Pourtant, à partir des interventions colonialistes, les pays colonisés – le Tiers Monde – furent incorporés au marché mondial par l’introduction d’un modèle agricole qui détruisit les systèmes indigènes de propriété de la terre et de gestion des ressources. Que ce fût en Amérique latine, en Afrique ou en Asie, l’intention de tous les colonisateurs fut de transformer des économies préalablement autosuffisantes en zones de production agricole pour l’exportation, en mettant l’accent sur la « productivité », c’est-à-dire sur le rendement maximal d’une culture principale calculé sans tenir compte du reste de l’écosystème. Ainsi furent implantés les cultures rotatives pour la production de fourrage, l’élevage extensif de bétail avec très peu de diversité génétique et, plus tard, une série d’innovations technologiques qui, appliquées à l’agriculture, portèrent à la fabrication d’engrais chimiques, de machines et de moteurs contribuant à renforcer le modèle de production (voir l’articule sur la Révolution verte dans ce même numéro).

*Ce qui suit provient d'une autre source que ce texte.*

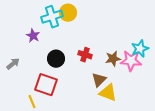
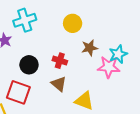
yellow circle: (68, 13) -> (73, 23), moved
brown star: (113, 59) -> (90, 48), moved
brown triangle: (99, 80) -> (59, 84), moved, turned -35

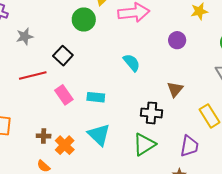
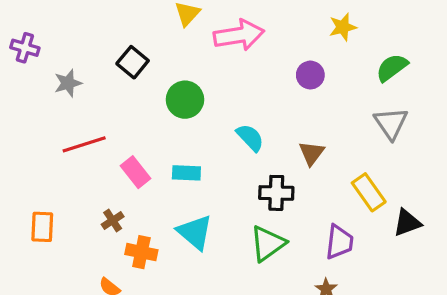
green circle: (84, 20) -> (185, 100), moved
black square: (63, 56) -> (133, 62), moved
cyan semicircle: (132, 63) -> (250, 138), moved
brown cross: (44, 136) -> (113, 221), moved, turned -32
orange cross: (65, 145) -> (141, 252), turned -30

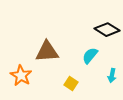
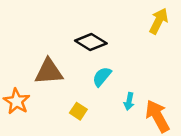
black diamond: (107, 30) -> (91, 42), moved

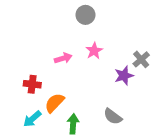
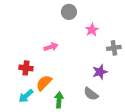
pink star: (94, 51) -> (92, 30), moved
gray cross: (141, 59) -> (114, 48), turned 32
purple star: (124, 76) -> (100, 72), moved

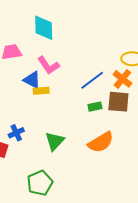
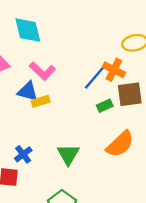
orange cross: (122, 79) -> (114, 70), moved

Ces pays ont progressivement conquis leur indépendance politique, mais le modèle n’a pas changé ; d’une manière générale, ils sont restés prisonniers de la dépendance économique et commerciale des marchés du Nord, avec la complicité des élites nationales qui détiennent le pouvoir – économique et politique – et avec l’appui décidé des organismes de financement internationaux tels que la Banque mondiale et la FAO. Cette dépendance s’est de plus en plus approfondie, apportant aux systèmes agricoles du Tiers Monde l’instabilité, la pauvreté et la dégradation environnementale.
L’expansion de l’agriculture et de l’élevage a été identifiée comme l’une des causes principales de la déforestation et de la dégradation des forêts dans plusieurs pays du monde. Dans le cas de l’agriculture, elle est un facteur de déforestation direct et indirect.
L’agriculture ou plantation commerciale est souvent pratiquée par des entreprises. Au moyen d’un accord de concession, de l’achat ou de l’occupation informelle, les entreprises s’emparent de la terre dans le but de l’affecter à d’autres usages. Dans les régions tropicales, cette possession s’étend aux forêts, qui sont destinées à la plantation de cultures commerciales telles que la canne à sucre, le palmier à huile, le caoutchouc, le café, le cacao et les fruits tropicaux (bananes, agrumes, etc.). Dans ce cas, la déforestation est effectuée directement par les entreprises, pour transformer les forêts en zones agricoles. En Indonésie par exemple, la superficie des plantations de palmier à huile a augmenté d’une façon extraordinaire ces dernières années, aux dépens des forêts et de la végétation de jachère qui poussent dans les intervalles du brûlis. L’expérience de l’Indonésie avec le palmier à huile s’est répétée dans de nombreux pays tropicaux ces dernières années.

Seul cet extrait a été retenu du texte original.